Revista nature retira estudo sobre impacto climático na economia global

Um estudo publicado pela revista científica Nature em abril de 2024, que projetava danos econômicos significativamente maiores devido às mudanças climáticas até o final do século, foi retirado pela publicação na última quarta-feira (3). As conclusões iniciais do estudo ganharam ampla atenção global e foram incorporadas em modelos de gestão de risco utilizados por diversos bancos centrais.
A decisão da Nature de retratar o estudo ocorreu após um grupo de economistas identificar inconsistências nos dados referentes ao Uzbequistão, que, segundo a análise revisada, distorciam os resultados de forma considerável. Ao remover os dados do Uzbequistão, a projeção de perdas econômicas alinha-se com estimativas de pesquisas anteriores. A projeção original de uma queda de 62% no PIB global até 2100, em um cenário de emissões inalteradas, foi revisada para uma redução de 23%.
Apesar da revisão, uma redução de 23% na atividade econômica global ainda representa um impacto severo. Críticos do estudo original enfatizam que a mudança climática continua sendo uma ameaça substancial e que ações para mitigar seus efeitos permanecem cruciais. No entanto, ressaltam a importância de abordar resultados atípicos com cautela e ceticismo.
O estudo foi liderado por Leonie Wenz, economista do Instituto Potsdam para Pesquisa de Impacto Climático, na Alemanha, e por Maximilian Kotz, que na época era pesquisador de pós-doutorado na mesma instituição.
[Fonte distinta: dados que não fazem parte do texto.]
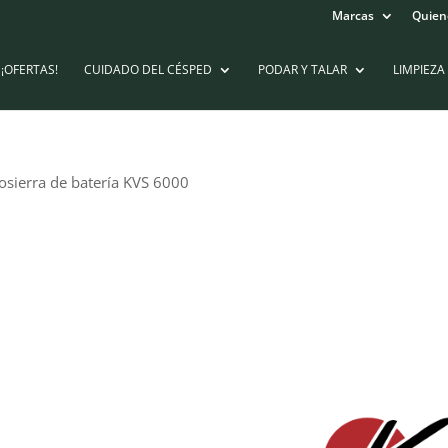
Marcas
Quien
¡OFERTAS!
CUIDADO DEL CÉSPED
PODAR Y TALAR
LIMPIEZA
osierra de batería KVS 6000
A equipe empregou novas técnicas para avaliar de forma mais abrangente as consequências econômicas do aquecimento global.
Para isso, utilizaram um extenso conjunto de dados, coletados ao longo de anos, com informações sobre as condições econômicas em áreas menores que países, como estados e províncias. A análise incorporou diversas variáveis climáticas, incluindo níveis de precipitação e ondas de calor, em vez de se concentrar apenas nas temperaturas médias. Além disso, consideraram os efeitos de eventos climáticos extremos ao longo de uma década, em vez de presumir que seus impactos desapareciam rapidamente.
“Queríamos entender por quanto tempo conseguíamos observar esses impactos nos dados”, explicou Wenz. “Isso levou a magnitudes de dano maiores em comparação àquelas de trabalhos que não consideravam esses efeitos persistentes.”
Essa abordagem também revelou um contraste marcante com os custos associados à prevenção de um aquecimento catastrófico. Os danos já previstos para os próximos 25 anos foram estimados em seis vezes o valor necessário para reduzir as emissões e limitar o aquecimento global a 2 graus Celsius, meta estabelecida no Acordo de Paris.
Em resposta às críticas, Kotz e Wenz realizaram correções que, segundo eles, resultaram em mudanças modestas nos resultados, com uma faixa de incerteza ligeiramente maior e um impacto econômico ligeiramente menor até o final do século. Os pesquisadores planejam revisar o estudo e submetê-lo novamente para publicação.